We are looking for a highly motivated PhD or MSc student to join our team for a summer internship focused on cost-efficient serving of large-scale AI inference workloads.The internship will explore advanced routing strategies and KV-cache-aware optimizations in distributed inference systems, with an emphasis on improving performance, scalability, and GPU cost efficiency.
What you will work on
Designing and evaluating routing algorithms to optimize inference latency, throughput, and cost
Investigating KV cache management strategies for large-scale, distributed inference serving
Prototyping, benchmarking, and analyzing inference optimization techniques
Working with modern inference frameworks and real production-like workloads
Why join us?
This internship offers a unique opportunity to work at the intersection of AI systems and distributed infrastructure, with real-world impact on scalable, cost-efficient inference serving used in production environments.
Requirements: Bachelor's Degree
Required technical and professional expertise
MSc or PhD student in Computer Science, Machine Learning Systems, or a related field
Strong background or interest in distributed systems, systems research, or ML infrastructure
Strong programming skills (Python, Go, or similar)

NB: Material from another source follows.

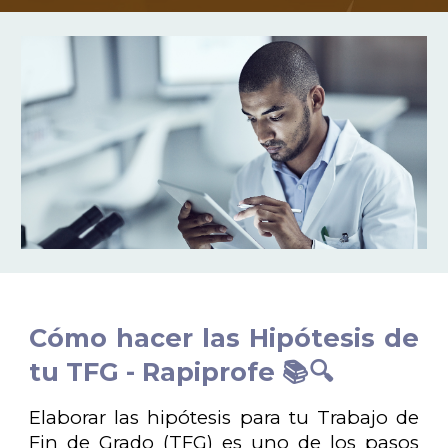
Cómo hacer las Hipótesis de
tu TFG - Rapiprofe 📚🔍
Elaborar las hipótesis para tu Trabajo de
Fin de Grado (TFG) es uno de los pasos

Hands-on experience or familiarity with vLLM (architecture, KV cache behavior, scheduling, or extensions)
Interest in AI infrastructure, performance optimization, and cost efficiency
Ability to work independently while collaborating effectively within a research and engineering team
Please include your grade sheet with your application.
Preferred technical and professional experience
Experience with Kubernetes (K8s) and cloud-native systems
Familiarity with inference serving stacks, networking, or GPU-based systems
Experience with benchmarking, profiling, or performance analysis
This position is open to all candidates.